# Monitoring Stack

[Prometheus](https://prometheus.io/) is an open-source monitoring and alerting tool designed to collect metrics from various sources, store them efficiently, and enable querying and visualization of these metrics for monitoring purposes.

- **Key Features:**
  - Data Collection
  - Metrics Storage
  - Query Language
  - Alerting
  - Service Discovery
  - Visualizations
  - Exporters

The [kube-prometheus-stack](https://github.com/prometheus-community/helm-charts/tree/main/charts/kube-prometheus-stack/) is pre-configured to gather metrics from all Kubernetes components, making it ideal for cluster monitoring. It provides a standard set of dashboards and alerting rules, many of which originate from the [kubernetes-mixin](https://github.com/kubernetes-monitoring/kubernetes-mixin/) project.

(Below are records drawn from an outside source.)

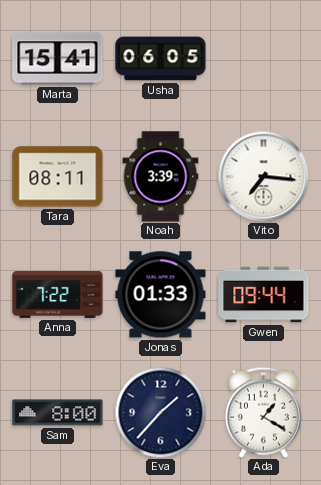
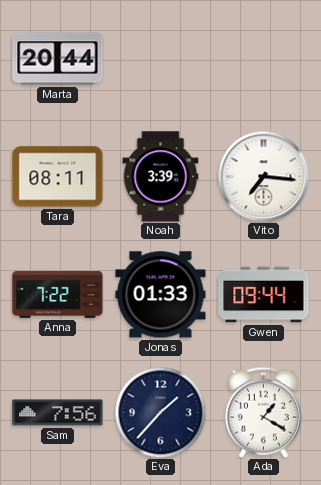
Marta: 15:41 -> 20:44
Usha: 06:05 -> none
Sam: 8:00 -> 7:56
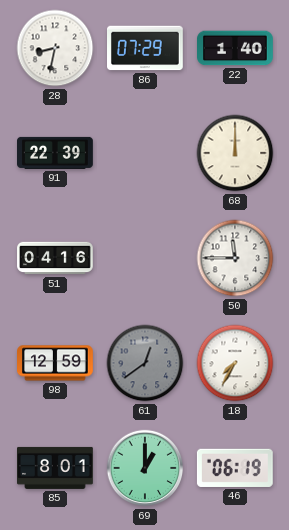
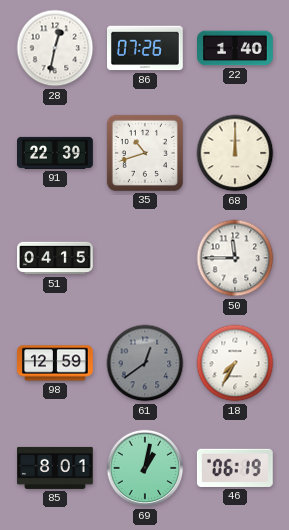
28: 8:32 -> 12:32
86: 07:29 -> 07:26
35: none -> 10:42
51: 04:16 -> 04:15
69: 1:00 -> 1:02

## Components of the kube-prometheus-stack

1. **Prometheus Operator**: Manages Prometheus instances in your cluster.
2. **Grafana**: Visualizes metrics and plots data using dashboards.
3. **Alertmanager**: Configures notifications (e.g., PagerDuty, Slack, email) based on alerts received from the Prometheus server.

### Data Gathering

Prometheus uses a pull model, expecting services to expose a `/metrics` endpoint for scraping. A time series database stores the data points for each metric that Prometheus retrieves.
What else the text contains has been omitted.